### Task
In the listing below, print exactly the lines between the line holding "minuten lopen van" and the line holding "ligt op 25 minuten", inclusive, and no more.
[Start of Attachment]
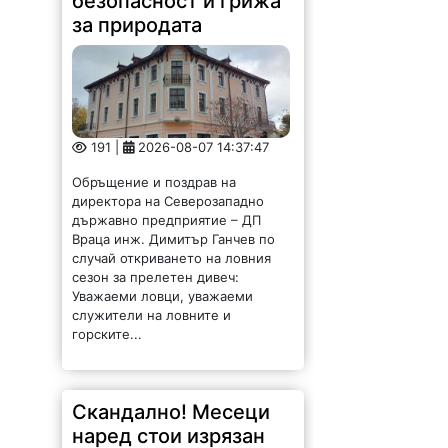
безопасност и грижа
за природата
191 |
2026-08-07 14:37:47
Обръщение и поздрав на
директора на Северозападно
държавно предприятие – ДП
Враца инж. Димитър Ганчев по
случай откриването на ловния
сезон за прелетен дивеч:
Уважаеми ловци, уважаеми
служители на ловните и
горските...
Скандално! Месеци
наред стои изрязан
[End of Attachment]
[Start of Attachment]
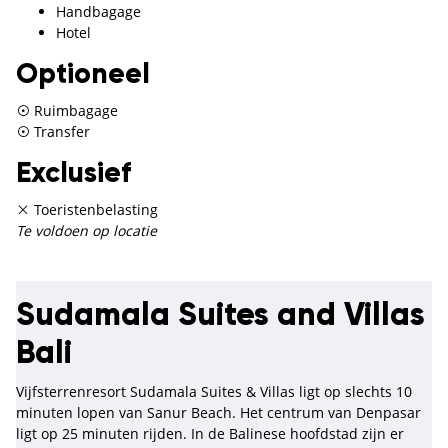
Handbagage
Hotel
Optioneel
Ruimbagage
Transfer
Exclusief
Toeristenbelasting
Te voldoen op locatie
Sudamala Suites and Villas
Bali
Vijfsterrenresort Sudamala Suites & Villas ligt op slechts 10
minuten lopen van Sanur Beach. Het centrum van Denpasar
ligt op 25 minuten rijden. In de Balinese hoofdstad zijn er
[End of Attachment]
### Result
minuten lopen van Sanur Beach. Het centrum van Denpasar
ligt op 25 minuten rijden. In de Balinese hoofdstad zijn er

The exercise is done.